Your Worst Customer is Your Best Friend

Huh? How can that be? Well, according to the book What Would Google Do?, in a “google universe” most information is both public and transparent. That means you can save a lot of anxious moments down the road (not to mention revenues) by knowing your worst customers and finding out what they have to say. Imagine a world where customers could not pan your products or services with a few clicks of the mouse. A world where bad product and service reviews could not be easily tracked or discovered. In that world, negative news would spread slowly and stealthily by word of mouth and, by the time you found out about it, it could be too late (and infinitely more expensive) to fix.

What’s the lesson here? Leverage the Web and social media tools to get as much feedback from your customers as possible. Give your worst customers the opportunity to speak up quickly and easily so you can fix their grievances in the same fashion. Here is author Jeff Jarvis’s description of a restaurant run according to Googlethink. Once you read it, ask yourself how it applies to your business. What can you do to find your worst customers/best friends?

“What would a restaurant run according to Googlethink look like—other than being decorated in garish primary colors with a neon sign, big balls for seats, and Fruit Loops and M&Ms on every table?

Imagine instead a restaurant—any restaurant—run on openness and data. Say we pick up the menu and see exactly how many people had ordered each dish. Would that influence our choice? It would help us discover the restaurant’s true specialties (the reason people come here must be the crab cakes) and perhaps make new discoveries (the 400 people who ordered the Hawaiian pizza last month can’t all be wrong??? Can they?).

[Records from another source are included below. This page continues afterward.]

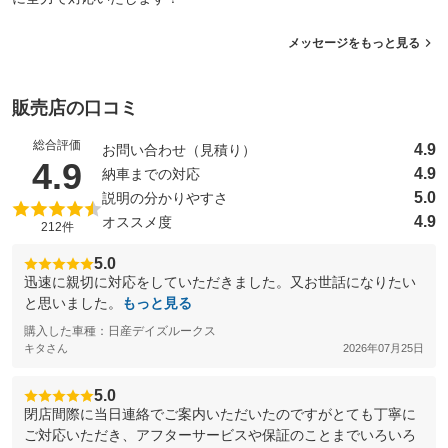
メッセージをもっと見る
販売店の口コミ
総合評価
4.9
お問い合わせ（見積り）
（5点満点中）
4.9
4.9
納車までの対応
5.0
説明の分かりやすさ
4.9
オススメ度
212件
5.0
迅速に親切に対応をしていただきました。又お世話になりたい
と思いました。
もっと見る
購入した車種：日産デイズルークス
キタさん
2026年07月25日
5.0
閉店間際に当日連絡でご案内いただいたのですがとても丁寧に
ご対応いただき、アフターサービスや保証のことまでいろいろ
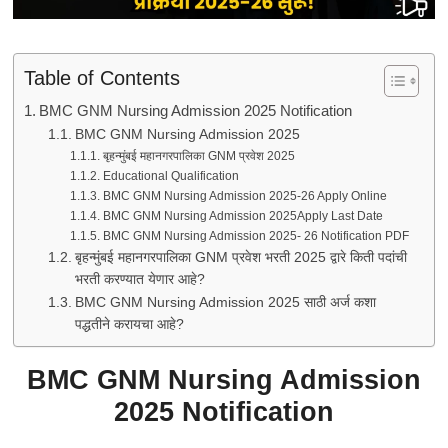
Table of Contents
BMC GNM Nursing Admission 2025 Notification
BMC GNM Nursing Admission 2025
बृहन्मुंबई महानगरपालिका GNM प्रवेश 2025
Educational Qualification
BMC GNM Nursing Admission 2025-26 Apply Online
BMC GNM Nursing Admission 2025Apply Last Date
BMC GNM Nursing Admission 2025- 26 Notification PDF
बृहन्मुंबई महानगरपालिका GNM प्रवेश भरती 2025 द्वारे किती पदांची
भरती करण्यात येणार आहे?
BMC GNM Nursing Admission 2025 साठी अर्ज कशा
पद्धतीने करायचा आहे?
BMC GNM Nursing Admission
2025 Notification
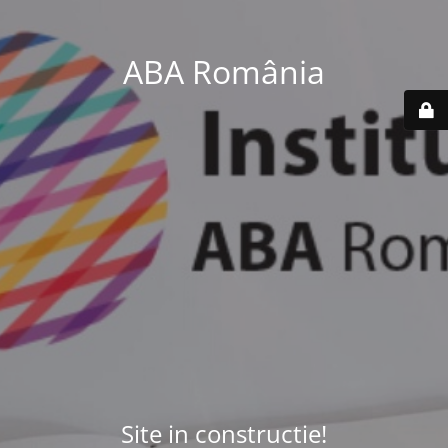
ABA România
Site in constructie!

If a restaurateur were true to Googlethink, she would hunger for more data. Why not survey diners at the end of the meal? That sounds frightening—what if they hate the calamari?—but there’s little to fear. If the squid is bad and the chef can hear her customers say so, she’ll 86 it off the menu and make something better. Everybody wins. She’ll also impress customers with her eagerness to hear their opinions. This beats wandering around the tables, randomly asking how things are (as a diner, I find it awkward and ungracious to complain; it’s like carping about Grandmother’s cranberry sauce on Thanksgiving). Why not just ask the question and give everyone the means to answer? Your worst diner could be your best friend.”